Excerpts from a dataset:
--
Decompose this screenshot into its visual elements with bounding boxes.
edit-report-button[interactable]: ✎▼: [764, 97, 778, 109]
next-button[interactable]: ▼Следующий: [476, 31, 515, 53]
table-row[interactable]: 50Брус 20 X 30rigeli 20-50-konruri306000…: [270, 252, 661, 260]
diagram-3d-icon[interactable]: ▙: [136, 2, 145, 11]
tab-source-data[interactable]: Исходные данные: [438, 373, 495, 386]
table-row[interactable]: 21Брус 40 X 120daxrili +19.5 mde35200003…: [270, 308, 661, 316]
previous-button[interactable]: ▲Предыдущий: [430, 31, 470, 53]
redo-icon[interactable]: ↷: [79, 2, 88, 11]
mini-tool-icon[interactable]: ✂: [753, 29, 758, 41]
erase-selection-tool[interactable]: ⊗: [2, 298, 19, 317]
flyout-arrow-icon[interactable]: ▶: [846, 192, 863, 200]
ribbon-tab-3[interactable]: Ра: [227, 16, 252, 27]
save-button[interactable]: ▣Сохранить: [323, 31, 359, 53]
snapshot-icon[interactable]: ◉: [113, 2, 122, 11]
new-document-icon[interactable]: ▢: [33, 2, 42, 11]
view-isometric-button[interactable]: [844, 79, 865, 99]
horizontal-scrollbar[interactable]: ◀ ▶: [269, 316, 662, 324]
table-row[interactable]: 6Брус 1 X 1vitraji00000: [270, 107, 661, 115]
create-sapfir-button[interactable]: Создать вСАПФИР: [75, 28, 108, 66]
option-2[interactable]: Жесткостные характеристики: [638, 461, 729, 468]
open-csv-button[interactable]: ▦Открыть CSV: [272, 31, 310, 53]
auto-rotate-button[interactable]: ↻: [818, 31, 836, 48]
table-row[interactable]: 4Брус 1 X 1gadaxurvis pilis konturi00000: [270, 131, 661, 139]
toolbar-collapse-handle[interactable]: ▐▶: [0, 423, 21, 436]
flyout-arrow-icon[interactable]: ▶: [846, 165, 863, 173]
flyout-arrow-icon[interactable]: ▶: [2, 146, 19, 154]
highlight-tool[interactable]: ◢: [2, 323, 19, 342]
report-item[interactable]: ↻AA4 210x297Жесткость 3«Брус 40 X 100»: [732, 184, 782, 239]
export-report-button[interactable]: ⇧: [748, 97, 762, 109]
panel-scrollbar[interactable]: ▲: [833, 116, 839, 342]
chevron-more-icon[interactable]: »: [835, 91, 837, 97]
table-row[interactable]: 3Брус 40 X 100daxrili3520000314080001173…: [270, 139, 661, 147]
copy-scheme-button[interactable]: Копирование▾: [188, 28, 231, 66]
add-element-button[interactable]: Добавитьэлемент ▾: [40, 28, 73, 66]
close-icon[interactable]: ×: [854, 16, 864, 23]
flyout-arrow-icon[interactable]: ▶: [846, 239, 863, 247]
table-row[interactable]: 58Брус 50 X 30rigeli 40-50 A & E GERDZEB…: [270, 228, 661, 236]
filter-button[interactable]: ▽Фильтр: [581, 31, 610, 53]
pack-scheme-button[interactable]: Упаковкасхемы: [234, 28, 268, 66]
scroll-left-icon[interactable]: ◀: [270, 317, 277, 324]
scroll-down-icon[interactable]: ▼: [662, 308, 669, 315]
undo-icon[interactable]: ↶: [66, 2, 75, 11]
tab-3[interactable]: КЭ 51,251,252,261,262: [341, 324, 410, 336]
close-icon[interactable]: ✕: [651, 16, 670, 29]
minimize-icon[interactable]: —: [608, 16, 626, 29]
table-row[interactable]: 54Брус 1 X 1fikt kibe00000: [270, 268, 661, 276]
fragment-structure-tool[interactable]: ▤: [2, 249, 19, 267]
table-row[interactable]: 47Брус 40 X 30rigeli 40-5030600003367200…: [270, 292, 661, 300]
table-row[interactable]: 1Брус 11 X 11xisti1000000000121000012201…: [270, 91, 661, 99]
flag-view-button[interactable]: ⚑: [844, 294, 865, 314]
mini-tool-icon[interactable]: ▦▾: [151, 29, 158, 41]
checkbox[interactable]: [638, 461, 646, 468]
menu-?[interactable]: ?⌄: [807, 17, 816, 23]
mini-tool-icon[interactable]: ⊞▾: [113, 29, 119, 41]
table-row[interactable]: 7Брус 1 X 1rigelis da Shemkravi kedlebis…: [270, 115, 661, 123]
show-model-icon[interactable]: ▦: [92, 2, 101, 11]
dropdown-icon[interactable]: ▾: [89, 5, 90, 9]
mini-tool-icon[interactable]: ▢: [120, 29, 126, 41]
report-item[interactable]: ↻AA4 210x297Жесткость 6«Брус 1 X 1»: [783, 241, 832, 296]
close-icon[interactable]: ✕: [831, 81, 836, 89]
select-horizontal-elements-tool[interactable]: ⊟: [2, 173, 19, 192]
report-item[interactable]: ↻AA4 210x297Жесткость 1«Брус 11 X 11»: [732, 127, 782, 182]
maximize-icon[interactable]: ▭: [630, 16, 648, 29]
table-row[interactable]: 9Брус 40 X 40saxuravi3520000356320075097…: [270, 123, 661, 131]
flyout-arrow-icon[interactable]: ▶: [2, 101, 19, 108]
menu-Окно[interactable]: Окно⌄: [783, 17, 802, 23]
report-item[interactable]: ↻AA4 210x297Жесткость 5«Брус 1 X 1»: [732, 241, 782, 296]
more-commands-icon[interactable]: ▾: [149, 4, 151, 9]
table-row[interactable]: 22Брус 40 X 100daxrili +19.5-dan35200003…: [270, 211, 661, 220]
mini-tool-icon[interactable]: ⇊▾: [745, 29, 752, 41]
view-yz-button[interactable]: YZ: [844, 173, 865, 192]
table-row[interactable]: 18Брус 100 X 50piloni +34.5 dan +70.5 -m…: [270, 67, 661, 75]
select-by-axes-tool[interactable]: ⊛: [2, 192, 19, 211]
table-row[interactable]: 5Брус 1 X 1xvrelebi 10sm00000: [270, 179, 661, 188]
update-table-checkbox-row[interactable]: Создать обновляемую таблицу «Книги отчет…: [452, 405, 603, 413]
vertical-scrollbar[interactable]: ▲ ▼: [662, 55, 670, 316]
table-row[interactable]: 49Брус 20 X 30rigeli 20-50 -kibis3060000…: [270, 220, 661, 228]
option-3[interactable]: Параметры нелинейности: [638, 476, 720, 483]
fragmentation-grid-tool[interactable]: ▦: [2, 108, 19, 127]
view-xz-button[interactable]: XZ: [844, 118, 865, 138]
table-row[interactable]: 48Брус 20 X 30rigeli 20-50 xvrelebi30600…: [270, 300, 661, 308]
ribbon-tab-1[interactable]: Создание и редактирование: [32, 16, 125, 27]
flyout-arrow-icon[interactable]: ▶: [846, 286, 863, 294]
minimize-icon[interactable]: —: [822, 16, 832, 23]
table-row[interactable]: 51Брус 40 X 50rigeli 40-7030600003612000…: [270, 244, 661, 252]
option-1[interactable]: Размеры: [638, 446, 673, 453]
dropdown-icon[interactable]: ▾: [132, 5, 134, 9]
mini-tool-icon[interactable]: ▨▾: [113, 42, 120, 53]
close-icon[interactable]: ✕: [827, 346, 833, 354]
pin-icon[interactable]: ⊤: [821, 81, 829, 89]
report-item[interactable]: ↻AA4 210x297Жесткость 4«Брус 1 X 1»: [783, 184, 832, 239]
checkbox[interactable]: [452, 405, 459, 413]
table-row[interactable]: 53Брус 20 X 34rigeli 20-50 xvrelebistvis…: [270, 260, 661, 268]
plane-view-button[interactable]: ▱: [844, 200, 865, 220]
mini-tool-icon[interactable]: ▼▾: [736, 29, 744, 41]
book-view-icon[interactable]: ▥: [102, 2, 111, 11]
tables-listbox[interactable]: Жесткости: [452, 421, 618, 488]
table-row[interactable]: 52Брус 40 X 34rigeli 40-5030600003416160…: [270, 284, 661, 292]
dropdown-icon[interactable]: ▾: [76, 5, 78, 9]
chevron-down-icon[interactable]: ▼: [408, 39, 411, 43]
--
▶ [DIRECTIONS FOR THIS TASK] Return each line of the entries that holds the string "option".

▶ [SOLVED EXERCISE]
option-2[interactable]: Жесткостные характеристики: [638, 461, 729, 468]
option-3[interactable]: Параметры нелинейности: [638, 476, 720, 483]
option-1[interactable]: Размеры: [638, 446, 673, 453]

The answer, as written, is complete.